For a given snapshot, a node u will be converted into infected one with a probability \(P_u(t)\) at time t, we have,

$$\begin{aligned} P_u(t)=1-\prod _{v\in \Gamma _u}(1-\mu P_v(t-1)), \end{aligned}$$
(4)

where \(\Gamma _u\) is the neighbors of node u and infection probability \(\mu\) can be estimated by IAIP model (Iterative Algorithm for estimating the Infection Probability)19. For node v in Eq. (4), it is reasonable to assume \(P_v(t)=1\) for infected node and \(P_v(t)=0\) for susceptible or recovered node. Obviously, the initial condition is,

$$\begin{aligned} P_u(0)=\left\{ \begin{array}{l} 0\quad \text{ if } \text{ node } u \text{ is } \text{ susceptible } \text{ or } \text{ recovered }\\ 1 \quad \text{ if } \text{ node } u \text{ is } \text{ infected }\\ \end{array} \right. , \end{aligned}$$
(5)

By solving Eq. (4) under initial condition Eq. (5), \(P_u(t)\) will be converged to a steady state denoted by \(P_u(t_c)\) , where \(t_c\) is the convergence time. The final score \(P_u=P_u(t_c)\) is the probability to be infected of susceptible node while spreading achieves steady state. More precisely, we run the percolation according to Eq. (4) until the process dies, that is, for each node u, \(P_u(t)=P_u(t-1)\) under given permissible error. Of course, we can also predict the probability of each node being infected at a certain step t after the snapshot.

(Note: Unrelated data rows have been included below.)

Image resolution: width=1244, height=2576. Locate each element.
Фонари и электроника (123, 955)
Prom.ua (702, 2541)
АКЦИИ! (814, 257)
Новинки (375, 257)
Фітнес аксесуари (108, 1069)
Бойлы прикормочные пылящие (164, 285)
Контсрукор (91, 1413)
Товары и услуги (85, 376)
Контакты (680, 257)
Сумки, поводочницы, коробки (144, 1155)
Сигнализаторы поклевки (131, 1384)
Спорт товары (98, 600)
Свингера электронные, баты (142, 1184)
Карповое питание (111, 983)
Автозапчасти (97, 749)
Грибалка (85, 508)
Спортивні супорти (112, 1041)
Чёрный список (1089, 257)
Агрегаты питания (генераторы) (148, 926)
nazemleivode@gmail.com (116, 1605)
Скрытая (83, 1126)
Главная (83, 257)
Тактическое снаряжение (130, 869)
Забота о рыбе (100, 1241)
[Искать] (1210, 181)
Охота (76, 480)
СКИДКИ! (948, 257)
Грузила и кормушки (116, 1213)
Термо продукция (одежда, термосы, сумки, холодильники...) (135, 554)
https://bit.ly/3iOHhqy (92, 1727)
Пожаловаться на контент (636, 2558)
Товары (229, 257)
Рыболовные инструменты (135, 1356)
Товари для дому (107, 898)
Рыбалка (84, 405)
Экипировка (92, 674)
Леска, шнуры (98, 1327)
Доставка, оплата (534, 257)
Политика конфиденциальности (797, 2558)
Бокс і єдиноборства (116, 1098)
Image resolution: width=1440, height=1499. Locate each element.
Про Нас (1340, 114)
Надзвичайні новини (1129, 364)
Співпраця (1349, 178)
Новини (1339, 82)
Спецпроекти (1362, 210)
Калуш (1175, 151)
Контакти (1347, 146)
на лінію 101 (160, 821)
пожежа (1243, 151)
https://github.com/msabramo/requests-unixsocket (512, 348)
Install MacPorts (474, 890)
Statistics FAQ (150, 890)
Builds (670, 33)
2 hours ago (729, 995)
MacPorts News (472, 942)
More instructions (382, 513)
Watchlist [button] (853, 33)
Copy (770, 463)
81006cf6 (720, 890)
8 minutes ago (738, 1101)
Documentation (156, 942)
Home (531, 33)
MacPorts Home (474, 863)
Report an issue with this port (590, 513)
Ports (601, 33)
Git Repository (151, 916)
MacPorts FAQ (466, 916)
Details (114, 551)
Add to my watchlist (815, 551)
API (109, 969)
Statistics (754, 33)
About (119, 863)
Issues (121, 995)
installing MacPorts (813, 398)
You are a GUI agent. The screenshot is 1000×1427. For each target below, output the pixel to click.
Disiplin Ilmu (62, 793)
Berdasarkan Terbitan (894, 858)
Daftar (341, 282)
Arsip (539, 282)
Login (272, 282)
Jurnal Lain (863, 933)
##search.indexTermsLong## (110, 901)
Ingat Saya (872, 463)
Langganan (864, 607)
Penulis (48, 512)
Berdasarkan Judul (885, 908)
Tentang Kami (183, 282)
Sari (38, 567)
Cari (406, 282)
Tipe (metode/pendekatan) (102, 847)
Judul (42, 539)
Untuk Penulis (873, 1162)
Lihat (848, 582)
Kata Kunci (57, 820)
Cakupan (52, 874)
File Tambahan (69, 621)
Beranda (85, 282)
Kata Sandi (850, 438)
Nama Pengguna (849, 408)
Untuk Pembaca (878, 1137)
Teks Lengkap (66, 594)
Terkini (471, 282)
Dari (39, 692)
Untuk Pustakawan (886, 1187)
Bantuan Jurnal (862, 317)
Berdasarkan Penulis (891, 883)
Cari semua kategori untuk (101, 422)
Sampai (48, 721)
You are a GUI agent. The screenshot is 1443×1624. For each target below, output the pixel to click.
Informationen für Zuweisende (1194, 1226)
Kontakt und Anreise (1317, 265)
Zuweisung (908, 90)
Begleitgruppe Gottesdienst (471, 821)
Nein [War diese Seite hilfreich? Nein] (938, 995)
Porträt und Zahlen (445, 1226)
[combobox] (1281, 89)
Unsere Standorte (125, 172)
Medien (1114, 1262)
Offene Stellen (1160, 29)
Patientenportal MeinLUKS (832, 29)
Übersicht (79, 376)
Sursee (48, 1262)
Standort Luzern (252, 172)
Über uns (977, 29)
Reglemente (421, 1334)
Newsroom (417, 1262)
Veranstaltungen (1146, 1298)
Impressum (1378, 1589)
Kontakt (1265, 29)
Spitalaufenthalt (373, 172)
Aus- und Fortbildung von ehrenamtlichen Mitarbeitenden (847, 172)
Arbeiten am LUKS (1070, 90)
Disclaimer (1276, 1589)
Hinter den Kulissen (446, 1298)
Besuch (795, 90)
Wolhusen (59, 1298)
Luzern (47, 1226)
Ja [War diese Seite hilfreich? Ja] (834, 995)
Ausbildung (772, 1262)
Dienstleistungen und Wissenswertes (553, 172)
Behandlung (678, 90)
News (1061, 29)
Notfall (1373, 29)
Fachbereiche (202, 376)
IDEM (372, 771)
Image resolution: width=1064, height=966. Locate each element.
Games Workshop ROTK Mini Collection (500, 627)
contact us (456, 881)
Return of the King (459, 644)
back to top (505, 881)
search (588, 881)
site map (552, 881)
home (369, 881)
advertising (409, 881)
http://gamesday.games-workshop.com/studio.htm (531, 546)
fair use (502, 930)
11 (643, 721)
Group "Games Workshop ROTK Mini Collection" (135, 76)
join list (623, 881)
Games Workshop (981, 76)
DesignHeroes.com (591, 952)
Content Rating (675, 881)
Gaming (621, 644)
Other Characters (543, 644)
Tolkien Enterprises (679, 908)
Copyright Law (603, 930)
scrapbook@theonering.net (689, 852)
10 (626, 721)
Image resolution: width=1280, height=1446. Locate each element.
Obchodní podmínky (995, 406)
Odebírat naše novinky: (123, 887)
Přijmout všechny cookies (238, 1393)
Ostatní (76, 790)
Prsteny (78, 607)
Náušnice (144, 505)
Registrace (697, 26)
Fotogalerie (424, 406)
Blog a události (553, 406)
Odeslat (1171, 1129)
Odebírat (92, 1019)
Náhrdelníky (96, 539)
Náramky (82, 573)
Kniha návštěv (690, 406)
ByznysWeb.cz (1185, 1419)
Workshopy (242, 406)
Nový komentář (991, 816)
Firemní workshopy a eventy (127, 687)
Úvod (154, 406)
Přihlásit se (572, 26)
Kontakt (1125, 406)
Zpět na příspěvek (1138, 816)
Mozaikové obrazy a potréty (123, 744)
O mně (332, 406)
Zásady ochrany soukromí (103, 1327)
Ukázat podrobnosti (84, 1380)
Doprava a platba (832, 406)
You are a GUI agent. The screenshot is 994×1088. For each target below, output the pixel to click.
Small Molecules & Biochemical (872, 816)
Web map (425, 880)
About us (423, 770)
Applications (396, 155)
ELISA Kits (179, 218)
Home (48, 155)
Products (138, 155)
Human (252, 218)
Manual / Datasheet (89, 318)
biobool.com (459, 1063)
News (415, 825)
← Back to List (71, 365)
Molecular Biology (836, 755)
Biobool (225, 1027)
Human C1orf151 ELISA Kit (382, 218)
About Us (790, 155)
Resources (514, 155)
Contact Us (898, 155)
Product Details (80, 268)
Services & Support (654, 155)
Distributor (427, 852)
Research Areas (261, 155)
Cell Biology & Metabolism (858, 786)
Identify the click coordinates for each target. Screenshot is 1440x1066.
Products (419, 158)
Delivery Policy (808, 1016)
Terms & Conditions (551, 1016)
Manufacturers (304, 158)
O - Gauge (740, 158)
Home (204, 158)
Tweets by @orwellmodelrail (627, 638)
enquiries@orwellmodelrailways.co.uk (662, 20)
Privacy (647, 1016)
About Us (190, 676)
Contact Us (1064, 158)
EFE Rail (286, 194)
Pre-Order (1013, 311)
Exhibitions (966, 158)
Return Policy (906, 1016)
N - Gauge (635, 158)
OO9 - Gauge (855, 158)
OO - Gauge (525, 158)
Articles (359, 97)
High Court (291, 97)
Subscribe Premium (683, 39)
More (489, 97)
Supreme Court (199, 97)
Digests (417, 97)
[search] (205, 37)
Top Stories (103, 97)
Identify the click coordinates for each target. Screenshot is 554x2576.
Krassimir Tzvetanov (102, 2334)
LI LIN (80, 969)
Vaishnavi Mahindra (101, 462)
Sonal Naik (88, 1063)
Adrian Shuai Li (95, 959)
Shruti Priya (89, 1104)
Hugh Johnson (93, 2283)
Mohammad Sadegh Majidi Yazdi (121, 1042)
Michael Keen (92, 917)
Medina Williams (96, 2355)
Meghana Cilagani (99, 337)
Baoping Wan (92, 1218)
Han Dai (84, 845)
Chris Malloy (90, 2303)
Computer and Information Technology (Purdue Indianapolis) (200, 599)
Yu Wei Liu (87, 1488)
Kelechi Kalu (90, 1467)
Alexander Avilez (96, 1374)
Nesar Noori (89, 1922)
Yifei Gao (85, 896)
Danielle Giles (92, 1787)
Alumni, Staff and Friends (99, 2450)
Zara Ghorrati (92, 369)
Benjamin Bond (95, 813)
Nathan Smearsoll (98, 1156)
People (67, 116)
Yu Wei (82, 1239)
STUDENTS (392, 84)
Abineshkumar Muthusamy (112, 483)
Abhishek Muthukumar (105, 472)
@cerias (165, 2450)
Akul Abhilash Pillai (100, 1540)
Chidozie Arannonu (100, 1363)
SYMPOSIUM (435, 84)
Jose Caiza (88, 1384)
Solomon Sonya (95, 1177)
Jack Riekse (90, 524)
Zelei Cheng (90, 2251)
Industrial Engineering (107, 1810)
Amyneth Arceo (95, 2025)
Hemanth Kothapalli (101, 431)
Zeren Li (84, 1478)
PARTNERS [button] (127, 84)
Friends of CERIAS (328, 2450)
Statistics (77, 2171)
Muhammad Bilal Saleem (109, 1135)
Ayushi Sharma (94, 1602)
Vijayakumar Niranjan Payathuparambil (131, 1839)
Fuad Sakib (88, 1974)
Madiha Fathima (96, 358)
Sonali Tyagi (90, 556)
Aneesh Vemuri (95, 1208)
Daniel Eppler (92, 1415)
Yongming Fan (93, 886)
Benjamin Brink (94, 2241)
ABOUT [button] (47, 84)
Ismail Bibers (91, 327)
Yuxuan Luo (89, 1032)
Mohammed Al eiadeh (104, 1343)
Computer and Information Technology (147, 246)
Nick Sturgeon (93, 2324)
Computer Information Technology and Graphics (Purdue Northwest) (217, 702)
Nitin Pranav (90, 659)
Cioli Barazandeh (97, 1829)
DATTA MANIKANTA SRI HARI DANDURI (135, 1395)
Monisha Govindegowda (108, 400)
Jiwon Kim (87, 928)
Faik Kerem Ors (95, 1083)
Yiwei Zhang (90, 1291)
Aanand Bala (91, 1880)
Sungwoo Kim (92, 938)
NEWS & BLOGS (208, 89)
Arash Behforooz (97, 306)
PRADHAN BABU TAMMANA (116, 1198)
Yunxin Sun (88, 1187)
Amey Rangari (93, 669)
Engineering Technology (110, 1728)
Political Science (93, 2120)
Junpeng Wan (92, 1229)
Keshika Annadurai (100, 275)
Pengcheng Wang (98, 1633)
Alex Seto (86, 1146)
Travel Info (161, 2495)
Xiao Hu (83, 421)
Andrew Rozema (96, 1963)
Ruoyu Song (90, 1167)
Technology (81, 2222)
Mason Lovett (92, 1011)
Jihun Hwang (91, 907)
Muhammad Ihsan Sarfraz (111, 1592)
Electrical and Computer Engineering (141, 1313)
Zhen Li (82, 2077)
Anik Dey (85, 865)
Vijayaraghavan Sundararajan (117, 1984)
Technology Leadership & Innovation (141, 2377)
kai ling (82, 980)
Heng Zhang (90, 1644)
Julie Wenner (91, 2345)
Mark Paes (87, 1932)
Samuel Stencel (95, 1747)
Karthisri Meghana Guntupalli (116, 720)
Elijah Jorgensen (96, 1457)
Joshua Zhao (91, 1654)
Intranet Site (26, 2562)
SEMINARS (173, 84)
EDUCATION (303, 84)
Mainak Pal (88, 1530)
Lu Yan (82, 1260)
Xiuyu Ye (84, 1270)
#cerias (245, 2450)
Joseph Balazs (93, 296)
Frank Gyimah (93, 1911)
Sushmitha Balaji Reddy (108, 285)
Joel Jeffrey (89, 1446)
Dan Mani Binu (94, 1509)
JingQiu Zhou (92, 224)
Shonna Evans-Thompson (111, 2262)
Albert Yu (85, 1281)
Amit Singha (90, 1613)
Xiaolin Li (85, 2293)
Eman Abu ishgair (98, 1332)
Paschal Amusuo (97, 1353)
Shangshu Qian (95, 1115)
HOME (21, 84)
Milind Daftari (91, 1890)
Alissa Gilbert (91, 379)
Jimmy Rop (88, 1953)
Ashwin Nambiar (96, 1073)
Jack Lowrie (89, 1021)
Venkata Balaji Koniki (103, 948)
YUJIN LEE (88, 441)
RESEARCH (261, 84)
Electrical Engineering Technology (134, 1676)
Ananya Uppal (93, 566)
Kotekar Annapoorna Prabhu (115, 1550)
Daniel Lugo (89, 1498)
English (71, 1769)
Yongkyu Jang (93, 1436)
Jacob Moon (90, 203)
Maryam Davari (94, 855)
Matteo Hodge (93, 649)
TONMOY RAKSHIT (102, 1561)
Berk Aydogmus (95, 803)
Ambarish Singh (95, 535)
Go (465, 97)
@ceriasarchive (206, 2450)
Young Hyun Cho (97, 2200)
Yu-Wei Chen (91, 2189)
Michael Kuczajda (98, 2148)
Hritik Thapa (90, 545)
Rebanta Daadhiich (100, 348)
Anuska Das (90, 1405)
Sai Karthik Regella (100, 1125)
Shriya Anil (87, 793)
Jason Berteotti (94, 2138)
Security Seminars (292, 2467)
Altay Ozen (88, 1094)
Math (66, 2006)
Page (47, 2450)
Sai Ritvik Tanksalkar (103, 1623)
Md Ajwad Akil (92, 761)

In order to evaluate the performance of the proposed model, we use Pearson correlation \(\rho\) between the result of averaging on N simulations and that of probability prediction model, that is:

$$\begin{aligned} \rho =\frac{N\sum _{i=1}^{N} x_i y_i-\sum _{i=1}^{N} x_i \sum _{i=1}^{N} y_i}{\sqrt{N\sum _{i=1}^{N} x_i^2-\left( \sum _{i=1}^{N} x_i\right) ^2} \sqrt{N\sum _{i=1}^{N} y_i^2-\left( \sum _{i=1}^{N} y_i\right) ^2}}, \end{aligned}$$
(6)

where \(\overrightarrow{p}_r=(x_1,x_2,\ldots ,x_N)\) and \(\overrightarrow{p}_e=(y_1,y_2,\ldots ,y_N)\) are the vector of infected probability of nodes obtained by simulations and by probability prediction model respectively, and N is the number of nodes of networks.